When i am trying to training the encoder, I got the error as below:

tensorflow.python.framework.errors_impl.FailedPreconditionError: datasets/custom-dataset; Is a directory [[{{node IteratorGetNext}}]]

ShenYujun commented 4 years ago

When training the encoder, we do not need progressive training. So, you should only specify one file for the dataset (i.e., the one with the highest resolution) instead of a directory of datasets from all resolutions.

leoffx commented 4 years ago

It would be nice if this was added to the README. Also adding information about using the dataset_tool.py could be useful for people who never used StyleGAN before.

ShenYujun commented 4 years ago

Good suggestion! We will update the README soon. Thanks!

bigorange-1 commented 1 year ago

Thanks for your great job. Recently, i am reading your code. However, i am struggling in a problem. Why not fix the discriminator “D” while training the encoder “E”? Because, from what I understand, I found, that the generator “G” is fixed. But why, the subsequent discriminator “D” can be updated? Can you help me ?

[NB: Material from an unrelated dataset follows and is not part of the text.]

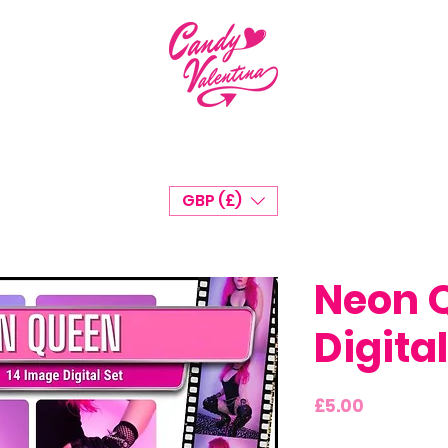
GBP (£)
Neon 
Digital
Price
£5.00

zhujiapeng commented 1 year ago

Because the image output from the G is dynamically changing i.e., from the initial reconstruction to good reconstruction. Hence, the D needs to be updated.

bigorange-1 commented 1 year ago

So, we can still see the training process of D and E as adversarial trainingg, is it right?

zhujiapeng commented 1 year ago

Yes.

bigorange-1 commented 1 year ago

Thank you very much.

bigorange-1 commented 1 year ago

Hello, I have another question. In perceptual_model.py,i saw that you used VGG16. However, i can't find any training about it. Don’t we need to fine-tune it when we use it? Will directly using the officially provided pre-trained weights have an impact on our results? Or maybe I'm wrong. Missing some key information in your code?Could you tell me? Thank you.